The United Kingdom’s courts are in crisis. Britain has been a model for a sound justice system since the 12th century, when local panels were first formalized to investigate crimes and reach agreed-upon verdicts. The great Magna Carta of 1215, the charter of English liberties, further guaranteed the rights of Britons to justice. Trial by jury has been the cornerstone of that justice. So, what dilemma could be so dire for the British that they would consider reducing the rights that have been in place for ages? Let’s consider the conundrum.

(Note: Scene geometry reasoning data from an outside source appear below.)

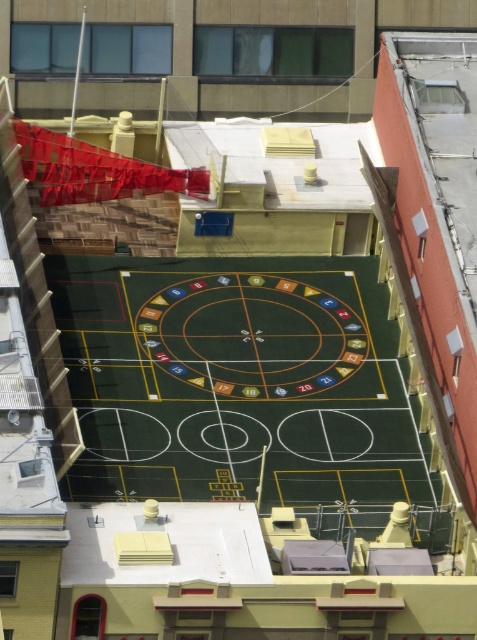 Is green rubber basketball court at center positioned before green felt roulette at center?

Yes.

How far apart are green rubber basketball court at center and green felt roulette at center?

A distance of 1.21 meters exists between green rubber basketball court at center and green felt roulette at center.

The width and height of the screenshot is (477, 640). What do you see at coordinates (244, 387) in the screenshot? I see `green rubber basketball court at center` at bounding box center [244, 387].

Locate an element on the screen. The height and width of the screenshot is (640, 477). green rubber basketball court at center is located at coordinates pyautogui.click(x=244, y=387). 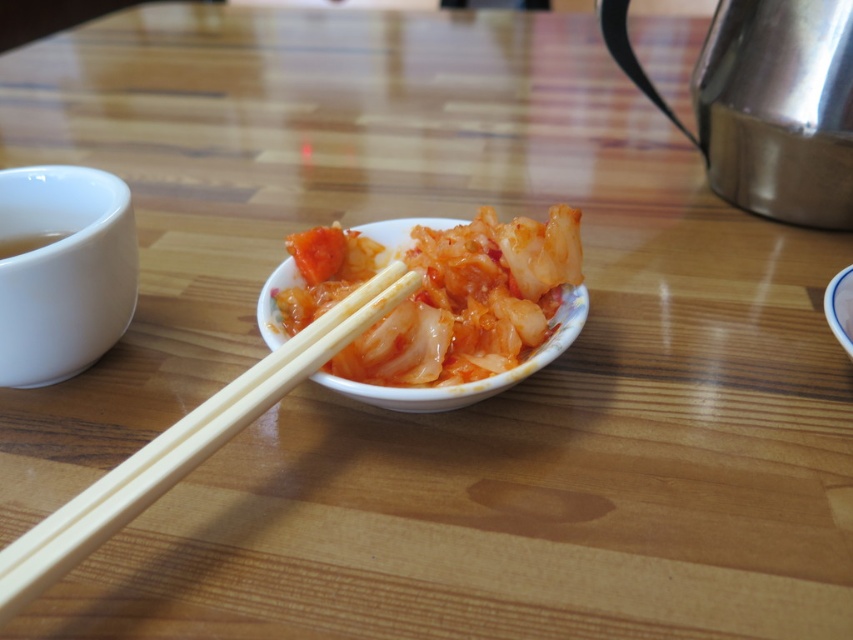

The Crown Court, which hears the most serious crimes in England and Wales, is currently drowning in a backlog of 78,000 cases, which will increase to 100,000 by 2028 if action isn’t taken to bring about reform. That backlog has more than doubled since 2019 (put a pin in that; we’ll come back to it). This means that a suspect being charged with an offense today may not reach trial until 2030. Six out of 10 victims of rape are said to be withdrawing from prosecutions because of delays. This is creating an emergency situation, as the pileup is having a devastating effect on the lives of victims and witnesses seeking justice, leaving defendants in limbo, and undermining overall confidence in the justice system.
As usual, politicians are pointing fingers at the other side, with the Labour Party blaming the previous Conservative government for the backlog. Whether or not they inherited the problem is irrelevant; the problem remains. Others have blamed closures during the pandemic, a 2022 strike by public defense lawyers over pay, and a Conservative government policy to cut costs by limiting the number of days courts could sit.
Might I suggest one glaringly obvious fact that has doubled the backlog to lead to this precipice?
A site called Migration Watch UK has multiple charts demonstrating migration trends in England over the years. Not surprisingly, right after COVID, immigration in the UK skyrocketed due to the liberalization of the migration system in 2020. Coinciding with that is the rise in migration from non-EU countries after COVID. Migration from South and East Asia (primarily Pakistan) increased significantly, with noticeable rises from the Middle East and a sevenfold increase in visas granted to sub-Saharan Africans. I wonder why there has been an increase in rapes, crime in general, and anti-Semitism? If you import Third World Muslims, you will get Third World Islamic behavior.
So, reforms were called for to address the crisis they had created, and David Lammy, the justice secretary, was tasked with implementing them. Lammy proposed “swift courts” for defendants facing a likely prison sentence of three years or less (though his original proposal was five years or less), in which judges alone would decide guilt or innocence. Jury trials would continue for more serious crimes, including rape, murder, aggravated burglary, blackmail, human trafficking, grievous bodily harm, and the most serious drug offenses. Obviously, the proposed changes would have to be passed by Parliament to be enacted, and that already seems unlikely, as many in the Commons have labeled the ideas “too far,” a “massive mistake,” and the “end of jury trial.”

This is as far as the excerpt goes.